#To Avoid CIFS issues as result of patching AD for CVE-2022-38023, Can we change the authentication?

This vulnerability in Windows only applies to domain authentication using NTLM/Netlogon. Authentication via Kerberos or FIPS is not exposed to this vulnerability and is not impacted by the patches being issued by Microsoft to address CVE-2022-38023.

We are in 9.9.1p3 now, and not ready to upgrade to 9.9.1p16 before 7/11, as the version that can support NTLM/Netlogon after AD patching.

I am not familiar with Domain Authentication, but my question is: Without upgrade ONTAP, is there anyway we can change the domain authentication from NTLM/Netlogon to Kerberos? If yes, what steps we would have to go through?

as far as I know, ntlm/Netlogin will not work if your domain controllers are patched with the July version. You will simply need to prioritize the upgrade or suffer outages. Any ntlm authentication from the filer to the DC that isn't signed and sealed will fail.

is there anyway we can change the domain authentication from NTLM/Netlogon to Kerberos?
that depends on the reason the client uses NTLM. If the client is not joined to the domain (or joined to another, non-trusted domain), there is no way to use kerberos. If the client uses IP addresses instead of FQDNs to connect to a share, you can enable kerberos (https://learn.microsoft.com/en-us/windows-server/security/kerberos/configuring-kerberos-over-ip) ...

it might be as simple as the SPN having an incorrect hostname, if so, fixing that will enable clients to use Kerberos again

I wonder about this though:

we are not ready to upgrade to 9.9.1p16 before 7/11
Upgrading is non-disruptive and can be done during a lunchbreak or in the evening. We have upgraded dozens of systems with thousands of active users and hundreds of VMs on them during working hours

I suggest you upgrade now. Microsoft doesn’t care if you aren’t ready. If there were other viable workarounds, we would have suggested them

What is the particular reason we still use NTLM authentication versus Kerberos authentication? Can I say Kerberos is better than NTLM, and should avoid NTLM?

I know if Kerberos auth got failed, then it will fail over to NTLM, but would that be used for just in case Kerberos didn't work?
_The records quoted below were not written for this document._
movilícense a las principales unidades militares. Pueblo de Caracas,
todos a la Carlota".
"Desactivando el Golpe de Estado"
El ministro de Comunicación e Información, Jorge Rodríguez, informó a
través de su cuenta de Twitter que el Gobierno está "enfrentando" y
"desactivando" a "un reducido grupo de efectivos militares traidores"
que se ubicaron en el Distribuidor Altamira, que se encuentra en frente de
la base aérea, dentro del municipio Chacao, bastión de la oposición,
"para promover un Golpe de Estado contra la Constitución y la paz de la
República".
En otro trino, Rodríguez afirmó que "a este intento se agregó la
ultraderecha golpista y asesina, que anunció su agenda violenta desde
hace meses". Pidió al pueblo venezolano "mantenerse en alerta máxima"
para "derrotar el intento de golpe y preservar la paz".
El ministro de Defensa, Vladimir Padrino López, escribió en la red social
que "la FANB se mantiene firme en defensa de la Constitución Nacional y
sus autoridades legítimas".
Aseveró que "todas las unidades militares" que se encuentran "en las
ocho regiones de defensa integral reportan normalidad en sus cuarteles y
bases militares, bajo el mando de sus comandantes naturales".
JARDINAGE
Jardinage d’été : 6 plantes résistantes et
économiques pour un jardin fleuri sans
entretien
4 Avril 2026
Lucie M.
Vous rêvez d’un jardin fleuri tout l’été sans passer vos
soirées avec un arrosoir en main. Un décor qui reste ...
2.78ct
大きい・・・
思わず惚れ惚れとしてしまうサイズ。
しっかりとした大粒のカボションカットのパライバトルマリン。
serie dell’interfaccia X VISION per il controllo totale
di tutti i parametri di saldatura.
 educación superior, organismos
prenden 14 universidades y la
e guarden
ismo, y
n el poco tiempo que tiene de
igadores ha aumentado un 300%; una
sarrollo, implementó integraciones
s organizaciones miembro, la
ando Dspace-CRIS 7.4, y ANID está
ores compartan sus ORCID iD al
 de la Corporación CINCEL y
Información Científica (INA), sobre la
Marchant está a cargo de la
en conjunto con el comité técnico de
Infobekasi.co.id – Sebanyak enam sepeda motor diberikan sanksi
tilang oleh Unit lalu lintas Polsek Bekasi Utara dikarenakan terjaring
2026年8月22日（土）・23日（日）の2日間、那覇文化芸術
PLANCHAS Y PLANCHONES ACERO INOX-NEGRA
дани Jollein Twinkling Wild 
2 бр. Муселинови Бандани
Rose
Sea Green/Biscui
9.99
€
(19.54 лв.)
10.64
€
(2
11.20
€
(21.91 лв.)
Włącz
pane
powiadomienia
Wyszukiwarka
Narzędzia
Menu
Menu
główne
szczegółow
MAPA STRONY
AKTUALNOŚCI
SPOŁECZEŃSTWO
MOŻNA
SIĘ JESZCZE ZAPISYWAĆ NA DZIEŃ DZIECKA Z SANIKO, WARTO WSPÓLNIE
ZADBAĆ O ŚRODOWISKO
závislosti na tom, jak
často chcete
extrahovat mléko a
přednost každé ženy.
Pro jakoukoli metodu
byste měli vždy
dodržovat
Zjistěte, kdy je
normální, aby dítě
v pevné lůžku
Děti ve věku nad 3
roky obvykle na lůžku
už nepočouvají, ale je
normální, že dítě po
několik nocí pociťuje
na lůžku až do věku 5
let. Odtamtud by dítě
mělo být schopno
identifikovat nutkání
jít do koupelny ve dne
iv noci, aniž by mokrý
I don't know who "we" is in this case, but NTLM is still in use because people use it. It's simpler for some use cases. Simply turning it off would break lots of things. Even this change will probably break lots of things

"we" meant "customer". I didn't mean to turn it off. If we should always configure the authentication to use Kerberos as the first try and if it didn't work, failover to NTLM? Any reasons we didn't want to use Kerberos first?

i'm guessing there are clients that either aren't on machines that aren't properly added into the domain or there are scripts/applications/samba/linux cifs users that don't have things configured to used Kerberos

I don't know details about AD authentication. But, to configure Kerberos as first try instead of NTLM, on high level, I know some configurations
need to be done on AD Controllers and ONTAP, but, are there also relevant things need to be changed with USER account and Window servers that the user account logged into?

some scenarios where the client does NOT use Kerberos:

• the client is not in the same (or a trusted) domain
• the client connects to the IP address (via \\10.1.2.3\share instead of \\srv.dom.org\share)
• some or all SPNs in the SVMs AD account are not correct

So, upon my understanding, Windows servers are not involved, only SVM's, user accounts and AD are, in order to set up Kerberos authentication. Correct?

what do you mean by "set up kerberos authentication"? if you are using AD, you are already using kerberos if the client can negotiate it. Three reasons why it might not are outlined above. So you don't need to "set up kerberos", you need to try and fix your environment to actually use it if they don't already

I forgot to rename my Active directory Server object to my newly renamed Netapp, will this be a problem if i rename the AD account now..?

its been like this for over a year with a differenct AD account not matching Netapp server name

@edgy slate ?

You should not rename the CIFS server's computer object manually in Active Directory. Note that the CIFS server name does not have to be the same as the Vserver (SVM) name. For Kerberos to work, you really just need to have the proper Service Principal Names (SPNs) in place.